▶ Exercise requirements
Each line in the material below, starting at the one that contains "2026.11.07（土）" and ending at the one that contains "nas raduje što su pokazala", should be repeated exactly; the pictures should not.

===== Data for review

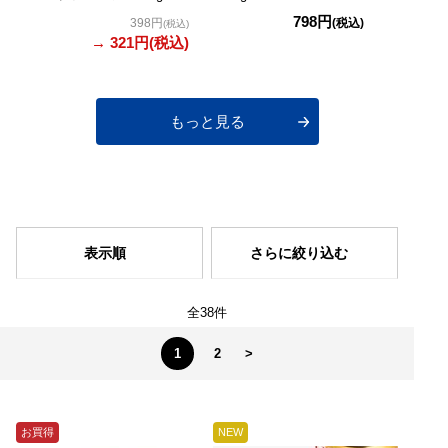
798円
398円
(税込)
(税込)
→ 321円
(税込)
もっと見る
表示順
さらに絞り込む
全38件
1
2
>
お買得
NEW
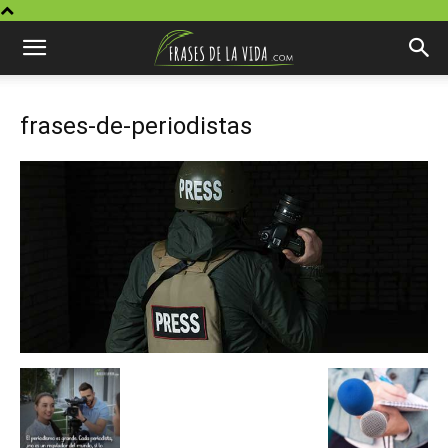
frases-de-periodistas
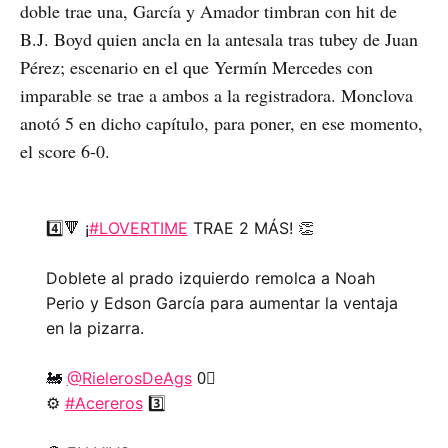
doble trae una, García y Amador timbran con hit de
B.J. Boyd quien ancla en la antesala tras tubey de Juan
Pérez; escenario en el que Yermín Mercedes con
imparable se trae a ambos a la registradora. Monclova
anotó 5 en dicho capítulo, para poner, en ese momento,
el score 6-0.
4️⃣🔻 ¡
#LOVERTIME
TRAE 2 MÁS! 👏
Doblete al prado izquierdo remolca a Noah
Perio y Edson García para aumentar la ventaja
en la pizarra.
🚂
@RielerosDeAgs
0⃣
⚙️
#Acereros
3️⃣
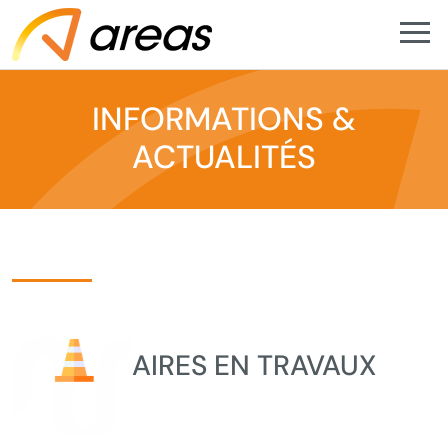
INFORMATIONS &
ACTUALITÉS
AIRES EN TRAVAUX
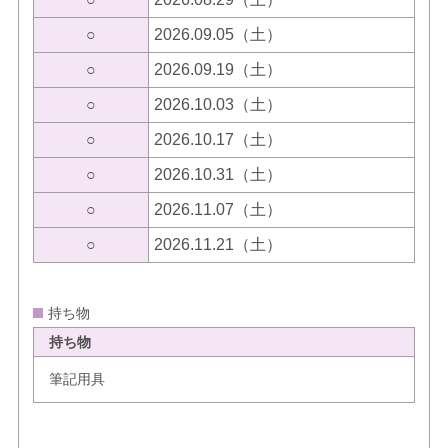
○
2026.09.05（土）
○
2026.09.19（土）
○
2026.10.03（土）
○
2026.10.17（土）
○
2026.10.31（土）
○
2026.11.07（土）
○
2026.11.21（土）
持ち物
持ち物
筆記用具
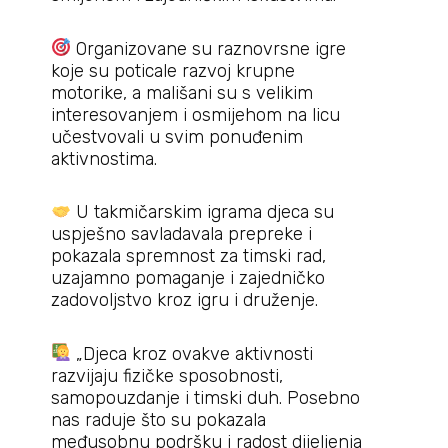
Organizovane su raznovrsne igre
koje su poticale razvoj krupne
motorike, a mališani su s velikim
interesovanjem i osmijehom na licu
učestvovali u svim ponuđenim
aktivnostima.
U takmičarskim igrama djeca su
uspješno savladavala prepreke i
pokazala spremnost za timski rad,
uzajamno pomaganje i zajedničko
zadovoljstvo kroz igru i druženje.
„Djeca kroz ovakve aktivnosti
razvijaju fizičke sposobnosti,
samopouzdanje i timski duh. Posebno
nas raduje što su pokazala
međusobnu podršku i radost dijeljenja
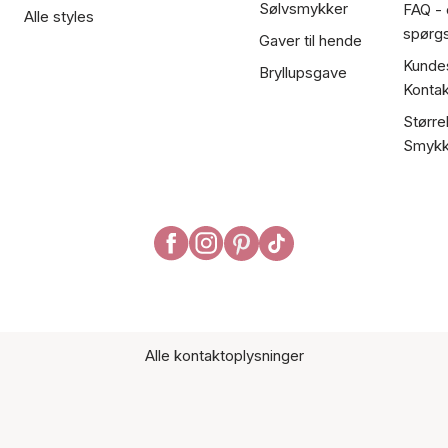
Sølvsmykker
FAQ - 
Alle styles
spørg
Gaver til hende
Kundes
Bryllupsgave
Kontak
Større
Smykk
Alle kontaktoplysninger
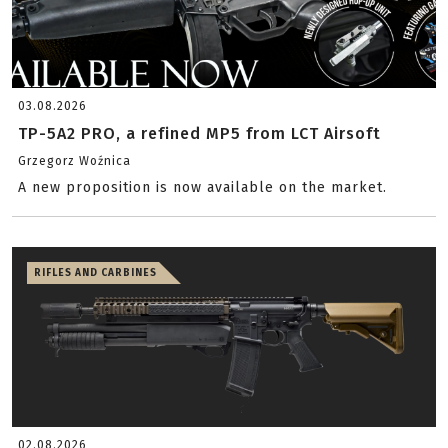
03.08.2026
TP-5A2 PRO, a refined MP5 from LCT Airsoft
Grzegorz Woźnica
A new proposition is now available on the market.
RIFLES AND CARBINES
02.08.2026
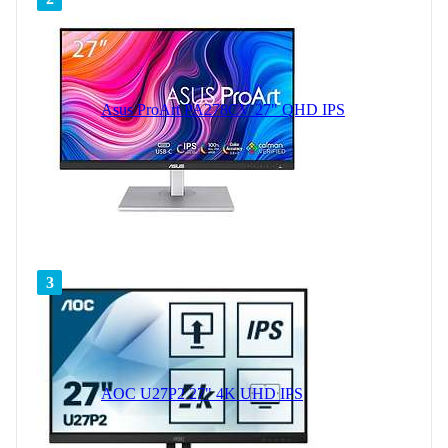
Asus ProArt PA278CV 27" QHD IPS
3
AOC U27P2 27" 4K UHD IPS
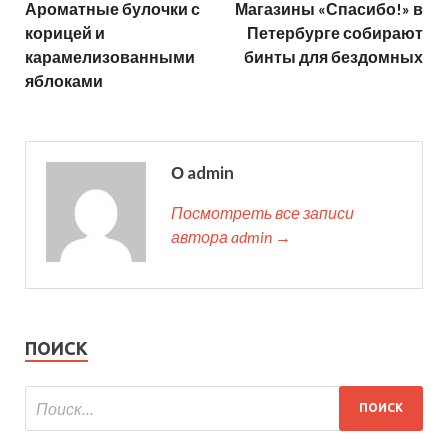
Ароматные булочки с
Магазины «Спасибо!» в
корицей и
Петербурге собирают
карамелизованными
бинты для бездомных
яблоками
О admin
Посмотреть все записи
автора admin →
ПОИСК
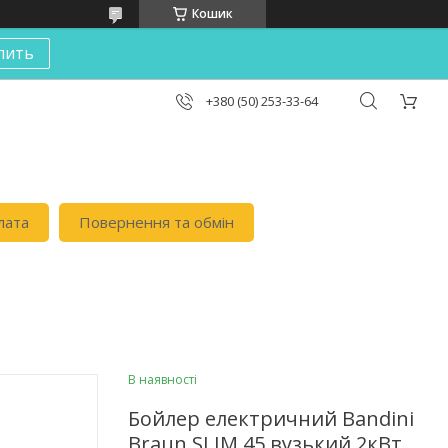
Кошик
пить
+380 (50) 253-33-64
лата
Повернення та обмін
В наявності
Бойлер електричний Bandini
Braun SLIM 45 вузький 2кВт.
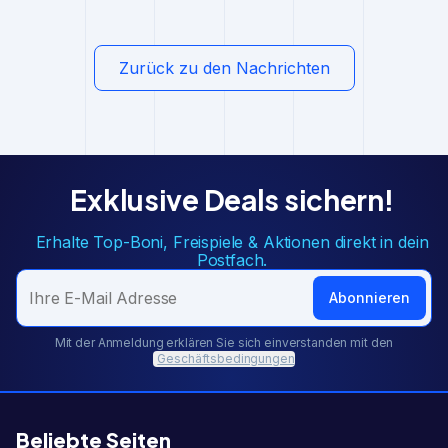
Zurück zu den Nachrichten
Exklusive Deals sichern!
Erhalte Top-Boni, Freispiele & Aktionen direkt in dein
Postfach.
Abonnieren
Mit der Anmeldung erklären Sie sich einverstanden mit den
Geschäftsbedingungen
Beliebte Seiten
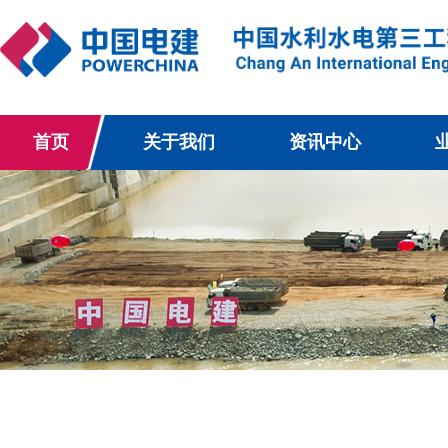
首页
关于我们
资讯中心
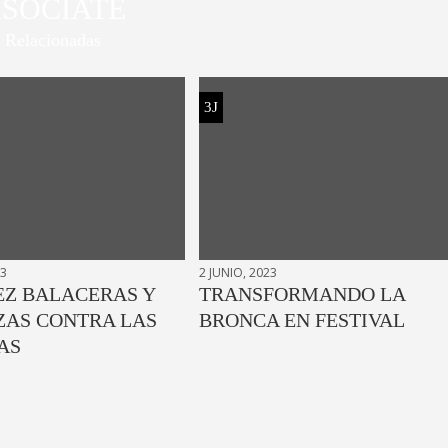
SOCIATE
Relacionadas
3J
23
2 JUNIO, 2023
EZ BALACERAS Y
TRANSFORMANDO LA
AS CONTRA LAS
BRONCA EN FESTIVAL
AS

==========

▶ Reply to the exercise
2026.11.07（土）
○
2026.11.21（土）
持ち物
持ち物
筆記用具
Organizovane su raznovrsne igre
koje su poticale razvoj krupne
motorike, a mališani su s velikim
interesovanjem i osmijehom na licu
učestvovali u svim ponuđenim
aktivnostima.
U takmičarskim igrama djeca su
uspješno savladavala prepreke i
pokazala spremnost za timski rad,
uzajamno pomaganje i zajedničko
zadovoljstvo kroz igru i druženje.
„Djeca kroz ovakve aktivnosti
razvijaju fizičke sposobnosti,
samopouzdanje i timski duh. Posebno
nas raduje što su pokazala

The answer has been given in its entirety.